Nur, in der virtuellen Welt der Konkurrenz der vielen, ist Solidarität, Kooperation und Organisation genau das, was dem Modell dieser "Selbstverwirklichung" widerspricht. So dämmert es wohl doch dem einen oder anderen, dass bei der ganzen coolen Selbstdarstellung ein Grundeinkommen "als Rettungsanker in ferner Zukunft", einmal bitter notwendig sein dürfte.

Abgesehen davon bietet diese Lebensweise weder eine Basis für eine Familie, noch lässt sich dieser Einsatz (Aufwand) über ein gewisses Lebensalter hinaus sowohl kräftemäßig als auch bei Gesundheit betreiben.

Das neue Pixelproletariat

Daraus:
(...)
"wie schafft es der Kapitalismus, sich selbst und uns gleich mit immer wieder neu zu erfinden?"

"Die Antwort findet sich auf dem Gebiet der Subjektivität. Der Kapitalismus formt und entwickelt auch die Individuen nach seinen Bedürfnissen. Er ist ein Meister darin, technologische Erfindungen voranzutreiben und seine eigene ökonomische Grundlage ständig zu transformieren.

Darüber hinaus ist er auch in der Lage, das Denken und Fühlen der Subjekte mit den ökonomischen und sozialen Realitäten in Übereinstimmung zu bringen, diese zu transformieren und anzupassen. Die Schaffung immer neuer Subjektivitätsmodelle, die mit den ökonomischen im Einklang stehen, ist ein wesentliche Eigenschaft und Fähigkeit des Kapitalismus und einer der wesentlichen Mechanismen, um sich gegen Krisen abzusichern: »Das zentrale Projekt kapitalistischer Politik liegt in der Synchronisierung ökonomischer, technischer und sozialer Bewegungen mit der Produktion von Subjektivität, dergestalt, dass politische Ökonomie und Subjektivitätsökonomie zusammenfallen«, so bringt es der Postoperaist Maurizio Lazzarato auf den Punkt.

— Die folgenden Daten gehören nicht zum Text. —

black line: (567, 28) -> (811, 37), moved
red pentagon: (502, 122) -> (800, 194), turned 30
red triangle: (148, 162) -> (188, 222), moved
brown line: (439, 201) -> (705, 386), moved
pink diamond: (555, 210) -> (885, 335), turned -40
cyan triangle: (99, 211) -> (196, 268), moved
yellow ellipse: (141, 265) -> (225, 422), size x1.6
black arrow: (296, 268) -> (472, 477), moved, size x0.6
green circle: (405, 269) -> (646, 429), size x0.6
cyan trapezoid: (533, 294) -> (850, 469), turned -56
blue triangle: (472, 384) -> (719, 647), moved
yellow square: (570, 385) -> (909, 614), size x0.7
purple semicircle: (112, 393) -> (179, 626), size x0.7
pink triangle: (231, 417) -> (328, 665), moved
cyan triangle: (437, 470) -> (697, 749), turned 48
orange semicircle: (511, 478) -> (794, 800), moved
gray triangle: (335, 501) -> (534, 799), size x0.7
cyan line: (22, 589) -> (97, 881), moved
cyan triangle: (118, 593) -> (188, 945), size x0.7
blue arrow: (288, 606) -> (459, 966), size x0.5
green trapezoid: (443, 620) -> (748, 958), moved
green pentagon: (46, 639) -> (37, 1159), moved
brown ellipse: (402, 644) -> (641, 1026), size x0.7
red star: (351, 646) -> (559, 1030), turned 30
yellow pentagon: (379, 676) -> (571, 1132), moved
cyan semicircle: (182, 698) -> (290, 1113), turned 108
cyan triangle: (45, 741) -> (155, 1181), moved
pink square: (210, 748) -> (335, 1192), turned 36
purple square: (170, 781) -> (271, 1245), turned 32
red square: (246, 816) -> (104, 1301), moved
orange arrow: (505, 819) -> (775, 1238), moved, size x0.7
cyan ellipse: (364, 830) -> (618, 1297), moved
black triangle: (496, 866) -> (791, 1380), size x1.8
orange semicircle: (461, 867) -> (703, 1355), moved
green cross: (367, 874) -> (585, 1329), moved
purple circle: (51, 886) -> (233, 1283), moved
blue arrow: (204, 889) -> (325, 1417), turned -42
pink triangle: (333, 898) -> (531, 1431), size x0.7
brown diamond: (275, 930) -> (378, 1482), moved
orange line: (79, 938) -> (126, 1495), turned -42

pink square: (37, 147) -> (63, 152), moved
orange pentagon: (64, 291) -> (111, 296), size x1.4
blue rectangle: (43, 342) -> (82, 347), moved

Der Neoliberalismus hat alte Sozialbeziehungen und dazugehörende Subjektivitätsmodelle zerstört. Die Selbstverwirklichung als Konsument löste das kollektive Klassenbewusstsein ab, die Arbeit an der eigenen Persönlichkeit die soziale Revolution: willkommen in der Ära des Selbst, in dem individuelle Befriedigung zur höchsten Priorität wird und diese durch Unternehmen mit immer neuen Produkten geleistet wird!"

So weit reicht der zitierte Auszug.